Type actie: 506 Andere kwesties Activiteit: Aanbodplanning 506-40-176 Teeltbegeleiding/teeltvoorlichting/advisering (bijvoorbeeld teeltplan, tactische perceelsplanning, oogstspreiding, nieuwe rassen) Teeltadvisering ten behoeve van telers INOVA rassen dient eveneens op deze begrotingsregel te worden opgevoerd (50 % subsidie). Activiteit: Andere kwesties 506-41-178 Educatieve bijeenkomsten, zoals trainingen/cursussen/seminars/symposia/congressen (niet gespecificeerd) Onder voorbehoud van eventueel nader door het PT te stellen voorwaarden. 506-41-179 Uitgaven voor advieskosten op het gebied van onderzoek Onder voorbehoud van eventueel nader door het PT te stellen voorwaarden 506-41-180 Uitgaven voor studiereizen en beursbezoek: Op grond van punt 23 van bijlage VIII van Verordening (EG) nr. 1580/2007 dient dit beperkt te blijven tot het grondgebied van de Europese Gemeenschap. Onder voorbehoud van eventueel nader door het PT te stellen voorwaarden.

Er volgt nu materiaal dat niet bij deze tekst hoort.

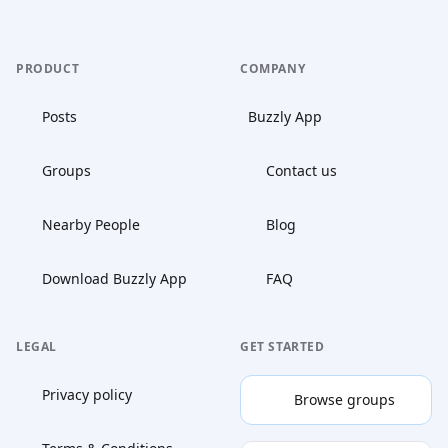
PRODUCT
COMPANY
Posts
Buzzly App
Groups
Contact us
Nearby People
Blog
Download Buzzly App
FAQ
LEGAL
GET STARTED
Privacy policy
Browse groups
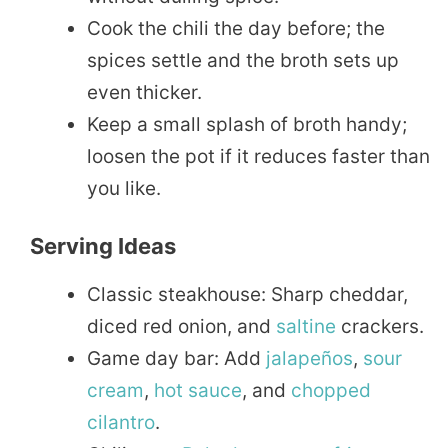
Cook the chili the day before; the
spices settle and the broth sets up
even thicker.
Keep a small splash of broth handy;
loosen the pot if it reduces faster than
you like.
Serving Ideas
Classic steakhouse: Sharp cheddar,
diced red onion, and
saltine
crackers.
Game day bar: Add
jalapeños
,
sour
cream
,
hot sauce
, and
chopped
cilantro
.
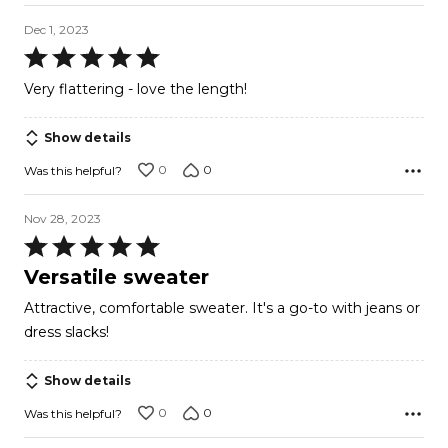
Dec 1, 2023
Rated
5
Very flattering - love the length!
out
of
Show details
5
0
0
Was this helpful?
Nov 28, 2023
Rated
5
Versatile sweater
out
Attractive, comfortable sweater. It's a go-to with jeans or
of
dress slacks!
5
Show details
0
0
Was this helpful?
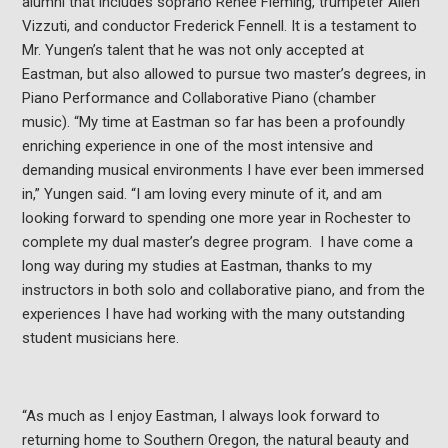
alumni that includes soprano Renée Fleming, trumpeter Allen
Vizzuti, and conductor Frederick Fennell. It is a testament to
Mr. Yungen’s talent that he was not only accepted at
Eastman, but also allowed to pursue two master’s degrees, in
Piano Performance and Collaborative Piano (chamber
music). “My time at Eastman so far has been a profoundly
enriching experience in one of the most intensive and
demanding musical environments I have ever been immersed
in,” Yungen said. “I am loving every minute of it, and am
looking forward to spending one more year in Rochester to
complete my dual master’s degree program. I have come a
long way during my studies at Eastman, thanks to my
instructors in both solo and collaborative piano, and from the
experiences I have had working with the many outstanding
student musicians here.
“As much as I enjoy Eastman, I always look forward to
returning home to Southern Oregon, the natural beauty and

Criteria voor het in aanmerking nemen van uitgaven
Versie juli
Pagina van
Maatregel 6: Crisispreventie maatregelen: Voor acties opgenomen onder deze maatregel geldt in het algemeen deze op grond van artikel 103 quater, lid 2 van Verordening (EG) nr. 1234/2007 niet meer dan één derde van de uitgaven uit hoofde van het operationeel programma mogen uitmaken.
Indien dergelijke acties deel uitmaken van het operationeel programma, kan het maximale percentage EU-steun voor het operationele programma op grond van artikel 103 quinquis van Verordening (EG) nr. 1234/2007 worden verhoogd tot 4,6% van de waarde van de verkochte productie. Deze extra 0,5% mag uitsluitend worden aangewend voor acties in het kader van deze maatregel.
Type actie: 603 Afzetbevorderings- en communicatieactiviteiten 603-58-312 Afzetbevordering en communicatie Onder dit punt kunnen marktstudies en uitgaven voor reclame worden opgevoerd.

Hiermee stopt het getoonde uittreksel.